With 60-million tons accumulating every year, CFB technology cannot solve the discard coal problem. The use of discard coal in this way will also result in air pollution; the increase in the amount of water used to wash the discard coal; and an increase in the amount of ash and sorbent to be dumped because of the higher ash content. This coal ash contains toxic chemicals such as arsenic, lead, mercury, and chromium, which can cause, among other things, cancer, organ failure and brain damage.

CO2 disposal using Carbon Capture and Storage (CCS)

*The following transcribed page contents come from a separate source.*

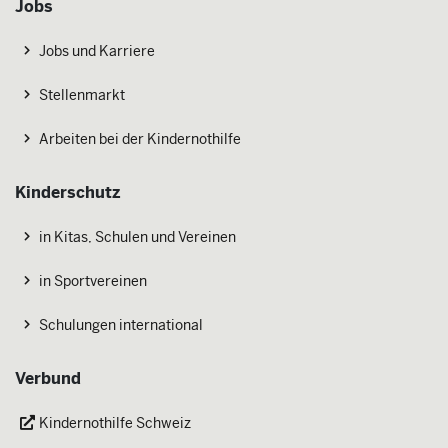
Jobs
Jobs und Karriere
Stellenmarkt
Arbeiten bei der Kindernothilfe
Kinderschutz
in Kitas, Schulen und Vereinen
in Sportvereinen
Schulungen international
Verbund
Kindernothilfe Schweiz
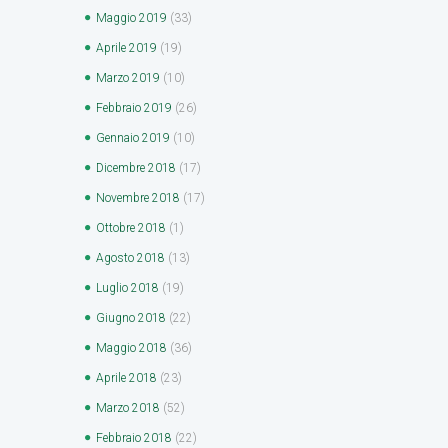
Maggio
2019
(33)
Aprile
2019
(19)
Marzo
2019
(10)
Febbraio
2019
(26)
Gennaio
2019
(10)
Dicembre
2018
(17)
Novembre
2018
(17)
Ottobre
2018
(1)
Agosto
2018
(13)
Luglio
2018
(19)
Giugno
2018
(22)
Maggio
2018
(36)
Aprile
2018
(23)
Marzo
2018
(52)
Febbraio
2018
(22)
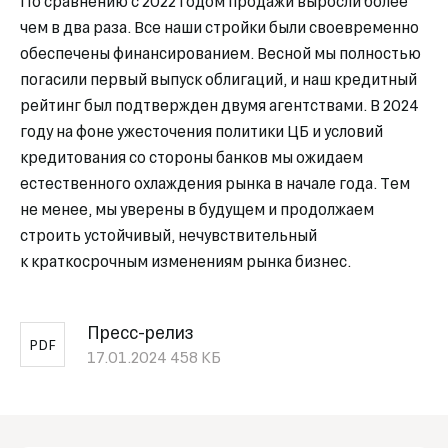
По сравнению с 2022 годом продажи выросли более
чем в два раза. Все наши стройки были своевременно
обеспечены финансированием. Весной мы полностью
погасили первый выпуск облигаций, и наш кредитный
рейтинг был подтвержден двумя агентствами. В 2024
году на фоне ужесточения политики ЦБ и условий
кредитования со стороны банков мы ожидаем
естественного охлаждения рынка в начале года. Тем
не менее, мы уверены в будущем и продолжаем
строить устойчивый, нечувствительный
к краткосрочным изменениям рынка бизнес.
Пресс-релиз
PDF
17.01.2024
458 КБ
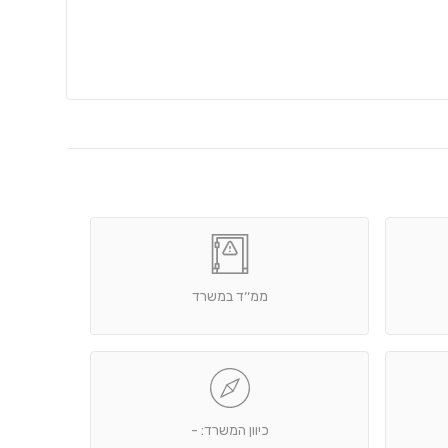
ממ׳׳ד במשרד
כיוון המשרד: -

CCS technology is considered to be a candidate to capture, inject, and permanently store CO2 emissions (only) underground. There are several unresolved problems with CCS, including uncertainty around long-term leakage, its high capital costs, and the long lead-time – possibly decades – before the technology can be proven at the required scale.

Although the South African Centre for Carbon Capture and Storage (SACCS) is attempting to demonstrate that CCS can actually be implemented using South African geology, it remains unproven. The bulk of Eskom’s fleet of coal-fired power stations (12 of 15) are situated in the Mpumalanga Highveld, with two in Limpopo Province, and one in the Vaal Triangle.

These are a far distance from the two identified possible storage sites to be tested, namely the Zululand Basin in KwaZulu-Natal and the Algoa Basin in the Eastern Cape. This increase in transport costs would likely make large-scale CCS in South Africa unviable.